The greatest strength of jazz may well be its seemingly infinite capacity to renew itself without abandoning or losing touch with its core essence. Singer-pianist Peter Cincotti, for example, would seem at 19 to be still too wet behind the ears -- at least in terms of interpreting the pieces in the Great American Songbook associated with jazz -- to bring much insight to the music of Cole Porter, the Gershwins, Jerome Kern, Rodgers & Hart, etc.

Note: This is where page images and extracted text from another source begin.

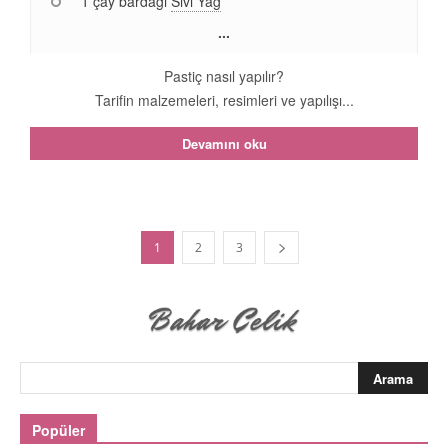
1 çay bardağı
Sıvı Yağ
...
Pastiç nasıl yapılır?
Tarifin malzemeleri, resimleri ve yapılışı...
Devamını oku
1
2
3
Popüler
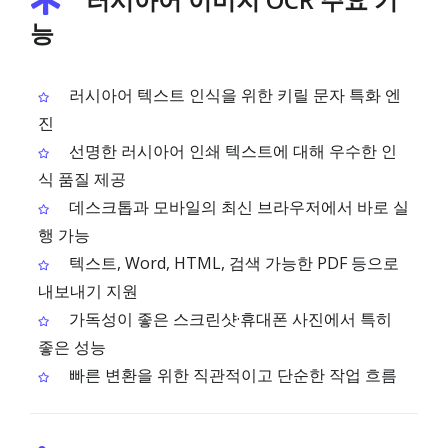
능
러시아어 텍스트 인식을 위한 키릴 문자 특화 엔
진
선명한 러시아어 인쇄 텍스트에 대해 우수한 인
식 품질 제공
데스크톱과 모바일의 최신 브라우저에서 바로 실
행 가능
텍스트, Word, HTML, 검색 가능한 PDF 등으로
내보내기 지원
가독성이 좋은 스크린샷·휴대폰 사진에서 특히
좋은 성능
빠른 변환을 위한 직관적이고 단순한 작업 흐름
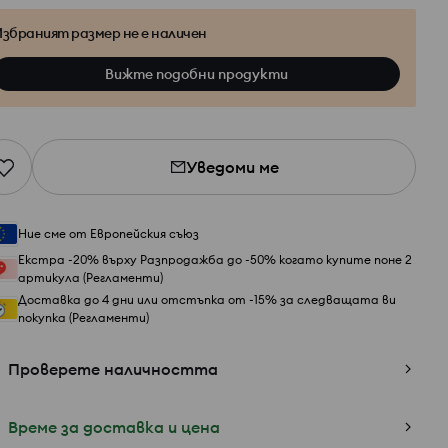
збраният размер не е наличен
Вижте подобни продукти
Уведоми ме
Ние сме от Европейския съюз
Екстра -20% върху Разпродажба до -50% когато купите поне 2
артикула (Регламенти)
Доставка до 4 дни или отстъпка от -15% за следващата ви
покупка (Регламенти)
Проверете наличността
Време за доставка и цена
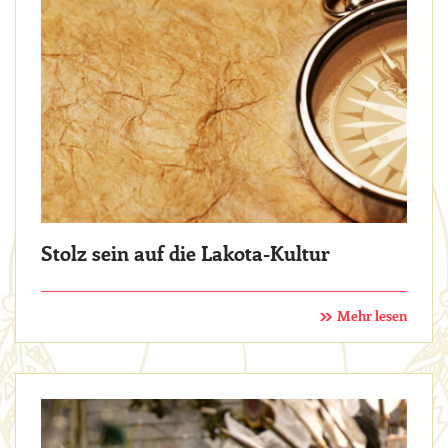
Stolz sein auf die Lakota-Kultur
Mehr lesen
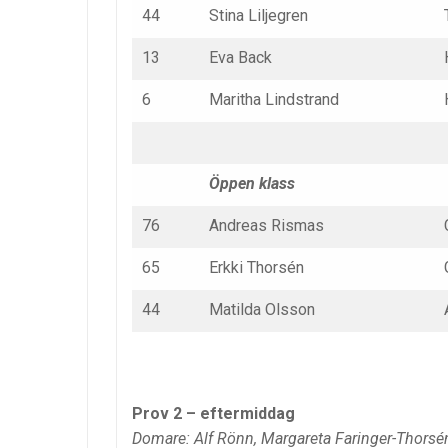
44
Stina Liljegren
13
Eva Back
6
Maritha Lindstrand
Öppen klass
76
Andreas Rismas
65
Erkki Thorsén
44
Matilda Olsson
Prov 2 – eftermiddag
Domare: Alf Rönn, Margareta Faringer-Thorsén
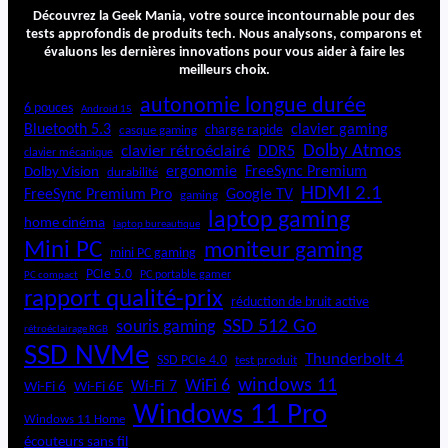
Découvrez la Geek Mania, votre source incontournable pour des
tests approfondis de produits tech. Nous analysons, comparons et
évaluons les dernières innovations pour vous aider à faire les
meilleurs choix.
autonomie longue durée
6 pouces
Android 15
Bluetooth 5.3
clavier gaming
charge rapide
casque gaming
Dolby Atmos
clavier rétroéclairé
DDR5
clavier mécanique
ergonomie
FreeSync Premium
Dolby Vision
durabilité
HDMI 2.1
FreeSync Premium Pro
Google TV
gaming
laptop gaming
home cinéma
laptop bureautique
Mini PC
moniteur gaming
mini PC gaming
PCIe 5.0
PC portable gamer
PC compact
rapport qualité-prix
réduction de bruit active
SSD 512 Go
souris gaming
rétroéclairage RGB
SSD NVMe
Thunderbolt 4
SSD PCIe 4.0
test produit
windows 11
WiFi 6
Wi-Fi 6E
Wi-Fi 7
Wi-Fi 6
Windows 11 Pro
Windows 11 Home
écouteurs sans fil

But he is one of a growing number of young performers who are doing precisely that, finding inspiration in this classic material, interpreting it imaginatively, and restoring the connections between jazz and popular music.
Making his Los Angeles-area debut Wednesday in the Sierra Room of the Cerritos Center for the Performing Arts, Cincotti offered a well-crafted, musically diverse set encompassing standards such as "If I Had You," "Falling in Love Again" and "You Stepped Out of a Dream," articulately rendered tributes to Erroll Garner and Fats Navarro, a taste of his own songwriting, and -- slyly acknowledging his own precocity as well as the idealism of youth -- the Muppets' "Rainbow Connection."
That's an impressive range of material, but Cincotti handled it with ease, aided by the strong support of a trio featuring tenor saxophonist Scott Kreitzer. His attributes include a warm, engaging vocal sound combined with a precise lyrical expressiveness, a fluent piano technique and a brisk sense of swing.
Still developing, still aware of his youth ("I don't intend to sing 'The Second Time Around,' he said), Cincotti has the potential to become, like Norah Jones, a significant member of a newly emerging generation of jazz-trained, jazz-inspired popular music artists.